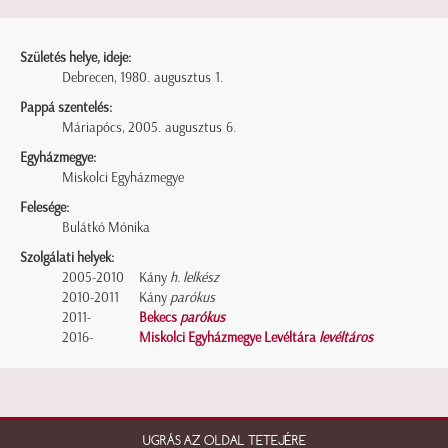
Születés helye, ideje:
Debrecen, 1980. augusztus 1.
Pappá szentelés:
Máriapócs, 2005. augusztus 6.
Egyházmegye:
Miskolci Egyházmegye
Felesége:
Bulátkó Mónika
Szolgálati helyek:
2005-2010
Kány
h. lelkész
2010-2011
Kány
parókus
2011-
Bekecs
parókus
2016-
Miskolci Egyházmegye Levéltára
levéltáros
UGRÁS AZ OLDAL TETEJÉRE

Task instructions | Using the material, show each line where the string "Miskolci" can be found.

Expected answer |
Miskolci Egyházmegye
Miskolci Egyházmegye Levéltára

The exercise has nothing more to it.